Sam

In case of CrowdStrike, improve QA

In the event of an OS-Level issue, are you able to continue working on another device or computer?

There has been lots in the news recently about a global outage caused by a simple defect in an automatic update. This grounded flights, caused healthcare chaos, and less importantly, but still impactful, stopped thousands of engineering teams from doing any work.

Machines have outages, “the cloud” is always online.

In the event of a computer malfunction, what can you do? Are you able to pick up another laptop and carry on? Or are you stuck with changes that you had not pushed, or with configuration files that you cannot recover easily?

In the constantly evolving world of cloud computing, the key benefit of being able to access systems from anywhere has become such an important part of why so many companies are transitioning.

Servers running in a room of the office are becoming a thing of the past, where you can spin up a new one in a few moments in the cloud, quicker than waiting for support teams to scramble to your location to assist. Additionally, in the unlikely (but still happened recently) event of a more globally spread issue, it will take even longer for support to assist, leaving you powerless to change anything.

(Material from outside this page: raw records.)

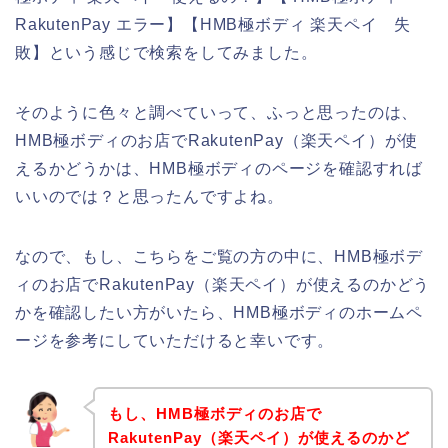
RakutenPay エラー】【HMB極ボディ 楽天ペイ 失
敗】という感じで検索をしてみました。
そのように色々と調べていって、ふっと思ったのは、
HMB極ボディのお店でRakutenPay（楽天ペイ）が使
えるかどうかは、HMB極ボディのページを確認すれば
いいのでは？と思ったんですよね。
なので、もし、こちらをご覧の方の中に、HMB極ボデ
ィのお店でRakutenPay（楽天ペイ）が使えるのかどう
かを確認したい方がいたら、HMB極ボディのホームペ
ージを参考にしていただけると幸いです。
もし、HMB極ボディのお店で
RakutenPay（楽天ペイ）が使えるのかど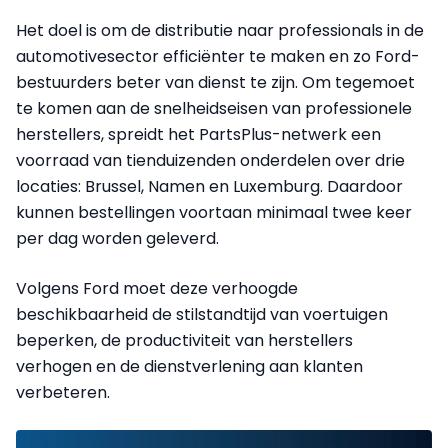
Het doel is om de distributie naar professionals in de
automotivesector efficiënter te maken en zo Ford-
bestuurders beter van dienst te zijn. Om tegemoet
te komen aan de snelheidseisen van professionele
herstellers, spreidt het PartsPlus-netwerk een
voorraad van tienduizenden onderdelen over drie
locaties: Brussel, Namen en Luxemburg. Daardoor
kunnen bestellingen voortaan minimaal twee keer
per dag worden geleverd.
Volgens Ford moet deze verhoogde
beschikbaarheid de stilstandtijd van voertuigen
beperken, de productiviteit van herstellers
verhogen en de dienstverlening aan klanten
verbeteren.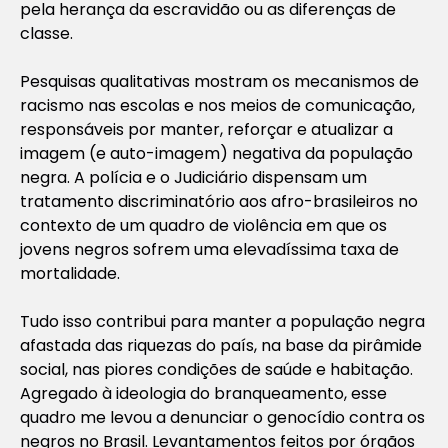
pela herança da escravidão ou as diferenças de
classe.
Pesquisas qualitativas mostram os mecanismos de
racismo nas escolas e nos meios de comunicação,
responsáveis por manter, reforçar e atualizar a
imagem (e auto-imagem) negativa da população
negra. A polícia e o Judiciário dispensam um
tratamento discriminatório aos afro-brasileiros no
contexto de um quadro de violência em que os
jovens negros sofrem uma elevadíssima taxa de
mortalidade.
Tudo isso contribui para manter a população negra
afastada das riquezas do país, na base da pirâmide
social, nas piores condições de saúde e habitação.
Agregado à ideologia do branqueamento, esse
quadro me levou a denunciar o genocídio contra os
negros no Brasil. Levantamentos feitos por órgãos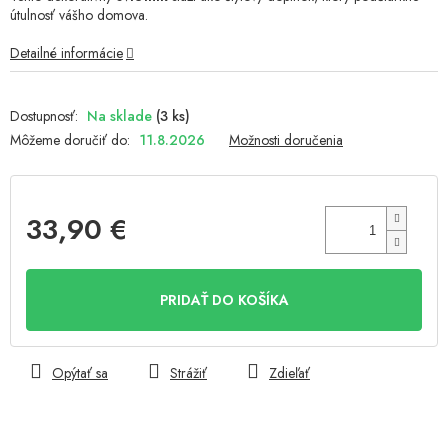
útulnosť vášho domova.
Detailné informácie
Na sklade
(3 ks)
Môžeme doručiť do:
11.8.2026
Možnosti doručenia
33,90 €
Jednotková
cena:
PRIDAŤ DO KOŠÍKA
Opýtať sa
Strážiť
Zdieľať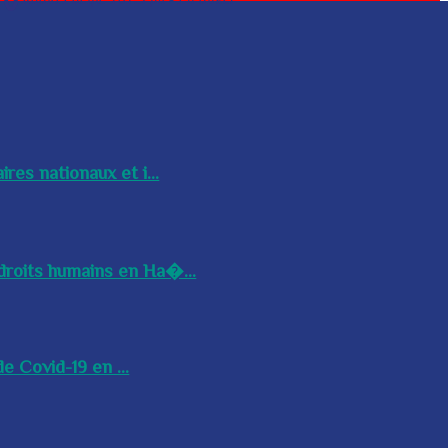
res nationaux et i...
droits humains en Ha�...
e Covid-19 en ...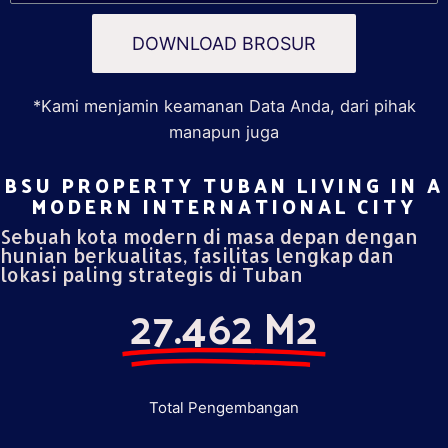
DOWNLOAD BROSUR
*Kami menjamin keamanan Data Anda, dari pihak
manapun juga
BSU PROPERTY TUBAN LIVING IN A
MODERN INTERNATIONAL CITY​
Sebuah kota modern di masa depan dengan
hunian berkualitas, fasilitas lengkap dan
lokasi paling strategis di Tuban
27.462 M2
Total Pengembangan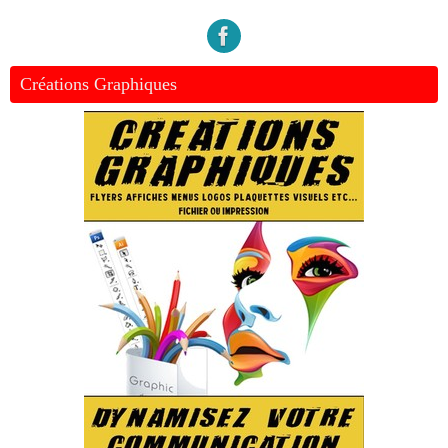
Créations Graphiques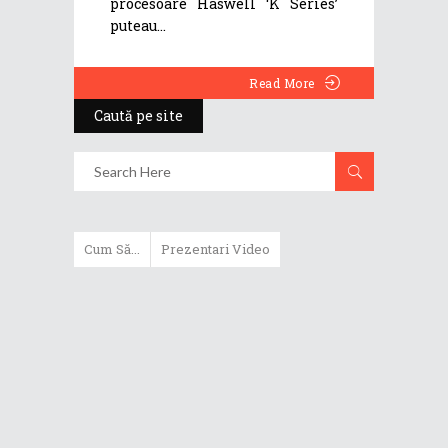
procesoare Haswell ‘K Series’
puteau
Read More
Caută pe site
Cum Să...
Prezentari Video
ASUS Zenbook Duo (2024) îți oferă
experiențe literalmente digitale
Cum să alegi un router WiFi
extensibil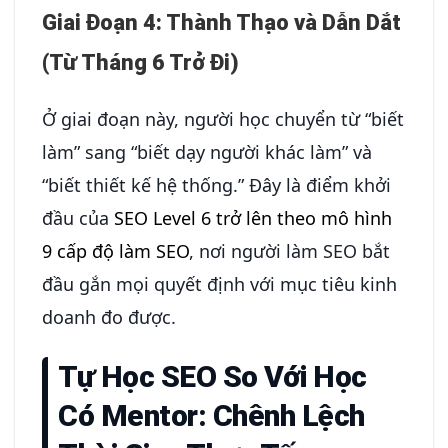
Giai Đoạn 4: Thành Thạo và Dẫn Dắt
(Từ Tháng 6 Trở Đi)
Ở giai đoạn này, người học chuyển từ “biết
làm” sang “biết dạy người khác làm” và
“biết thiết kế hệ thống.” Đây là điểm khởi
đầu của
SEO Level 6 trở lên theo mô hình
9 cấp độ làm SEO
, nơi người làm SEO bắt
đầu gắn mọi quyết định với mục tiêu kinh
doanh đo được.
Tự Học SEO So Với Học
Có Mentor: Chênh Lệch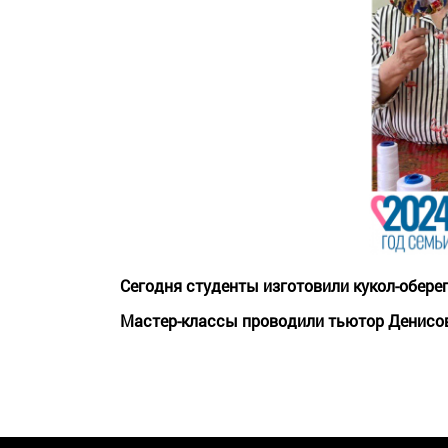
Сегодня студенты изготовили кукол-обере
Мастер-классы проводили тьютор Денисова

Far fewer online-enabled tooling providers had any issues, or if they did, the outage was contained and dealt with faster than those with on-prem equipment.

Adding a QA layer can multiply confidence.

Say you had a CI/CD server running all your tests in the office. What happens if this is impacted by the same issues? You are now stuck, unable to run your checks, and the company is no longer able to deliver on any functionality or fixes.

If you had some of your confidence enabled online, you are able to still assert and verify that things are working, even if it is at a degraded rate.

Running tests in the cloud has become common practice, and more recently, become best practice. Repeatable, scalable test solutions are difficult to handle internally, leading to large amounts of time and consideration going on keeping the lights on, not delivering value.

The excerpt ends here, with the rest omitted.